Traveler?
*tulisan ini dipenuhin dengan common sense dan subjektivitas penulis*
Segala sesuatu diciptakan di dunia ini berpasang-pasangan. Kalimat itulah yang terlontar oleh guru TPA tempat saya belajar dulu pas kecil. Kalimat ini adalah tafsir dari sebuah ayat dalam sebuah kitab suci di dalam sebuah agama. Kalimat ini memberikan harapan- *uhuk* bagi para jomblowan dan jomblowati, dan sekaligus memberikan ancaman.
Pro, 0, Kontra
Harapan, karena secara ekplisit, pria pasti mempunyai pasangannya yaitu wanita (atau pria juga, atau mungkin mahluk hidup lain?) dan begitu juga sebaliknya. Tapi di sisi lain, muncul juga ancaman. Ketika sesuatu dianggap populer, maka akan ada pihak-pihak yang suka dengan hal tersebut, anggap saja namanya grupis. Tapi, di sisi lainnya, akan ada orang yang bertolak belakang dengan hal tersebut, anggap saja haters. Selalu ada dua sisi dalam setiap hal.

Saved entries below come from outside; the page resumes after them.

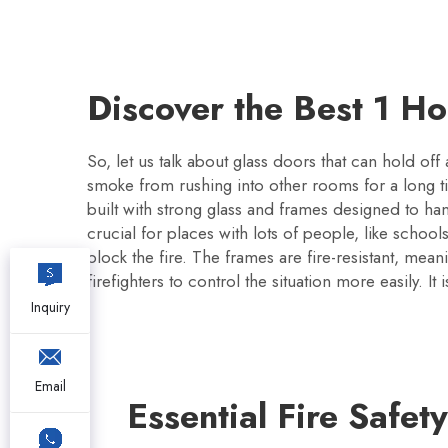
Discover the Best 1 H
So, let us talk about glass doors that can hold off
smoke from rushing into other rooms for a long t
built with strong glass and frames designed to han
crucial for places with lots of people, like school
block the fire. The frames are fire-resistant, mea
firefighters to control the situation more easily. It
Inquiry
Email
Essential Fire Safet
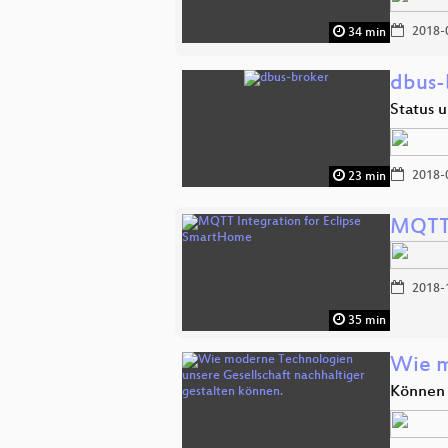
2018-
34 min
dbus-
Status 
2018-
23 min
MQTT 
2018-
35 min
Wie m
Können 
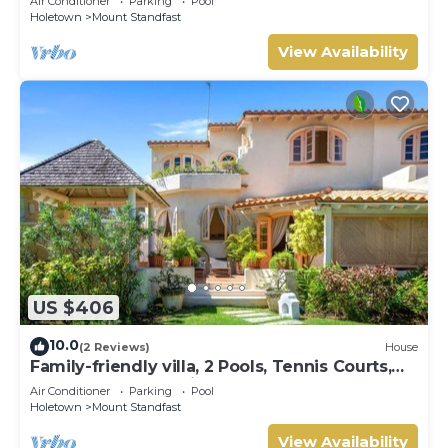
Air Conditioner
Parking
Pool
Holetown
Mount Standfast
View Availability
US $406
10.0
(2 Reviews)
House
Family-friendly villa, 2 Pools, Tennis Courts,
Playground & On-Site Restaurant.
Air Conditioner
Parking
Pool
Holetown
Mount Standfast
View Availability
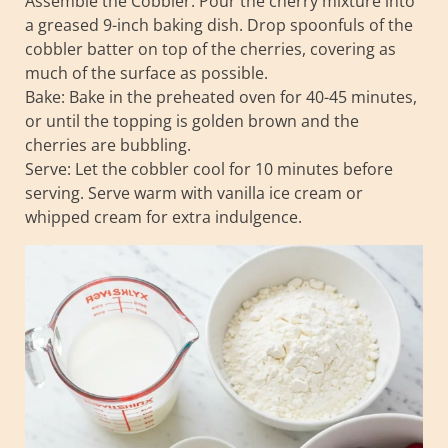
Assemble the Cobbler: Pour the cherry mixture into
a greased 9-inch baking dish. Drop spoonfuls of the
cobbler batter on top of the cherries, covering as
much of the surface as possible.
Bake: Bake in the preheated oven for 40-45 minutes,
or until the topping is golden brown and the
cherries are bubbling.
Serve: Let the cobbler cool for 10 minutes before
serving. Serve warm with vanilla ice cream or
whipped cream for extra indulgence.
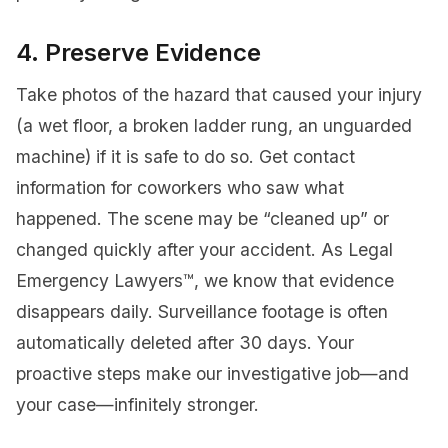
4. Preserve Evidence
Take photos of the hazard that caused your injury
(a wet floor, a broken ladder rung, an unguarded
machine) if it is safe to do so. Get contact
information for coworkers who saw what
happened. The scene may be “cleaned up” or
changed quickly after your accident. As Legal
Emergency Lawyers™, we know that evidence
disappears daily. Surveillance footage is often
automatically deleted after 30 days. Your
proactive steps make our investigative job—and
your case—infinitely stronger.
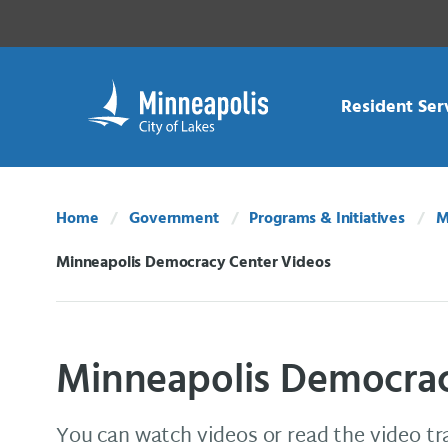
Skip Navigation
Skip to 311 Help
Resident Ser
Home
Government
Programs & Initiatives
M
Minneapolis Democracy Center Videos
Current:
Minneapolis Democrac
You can watch videos or read the video t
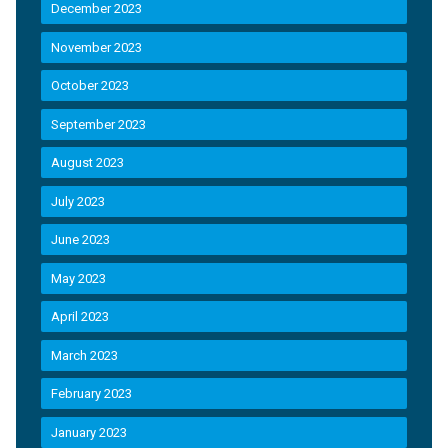
December 2023
November 2023
October 2023
September 2023
August 2023
July 2023
June 2023
May 2023
April 2023
March 2023
February 2023
January 2023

Sebut saja ketika Aguste Comte memahami segala sesuatu dengan worldview positivism, pada perkembangannya muncul paham anti-positivism, yang lebih dikenal sebagai interpretivism. Positivist memakai pemahaman realist dan menelorkan peneliti kuantitatif, sementara Anti-Positivist memakai pemahaman constructivist dan menghasilkan peneliti kualitatif.
Positivist melihat sesuatu sebagai apa yang sudah ada, mereka melihat. Anti-Positivist melihat sesuatu sebagai sesuatu yang dibangun, mereka menggali.
X dan Y
Berdasarkan observasi yang saya lakukan, setidaknya menurut saya, dunia travel di Pulau Jawa- atau kalo saya seenaknya menjeneralisir, di Indonesia, ada dua kutub, kiri dan kanan. Tapi sesungguhnya kiri dan kanan ini tidak berhubungan dengan komunis, liberalis, ataupun mbak is.
Kiri dan kanan ini kasarnya saya membagi berdasarkan geografis. Karena saya tinggal di Jogja, kiri itu di kirinya Jogja, kanan itu kanannya Jogja. Simpel. Lebih dalam lagi, menurut saya, di sebelah kiri itu mempunyai pandangan travel yang lebih kuat pada perjalanannya itu sendiri, perjalanan, enhancing kuantitas dan kualitas perjalanan. Sementara itu, pada sebelah kanan, menurut saya lebih kuat pada perkembangan karya yang dihasilkan dari perjalanan, enriching dokumentasi perjalanan.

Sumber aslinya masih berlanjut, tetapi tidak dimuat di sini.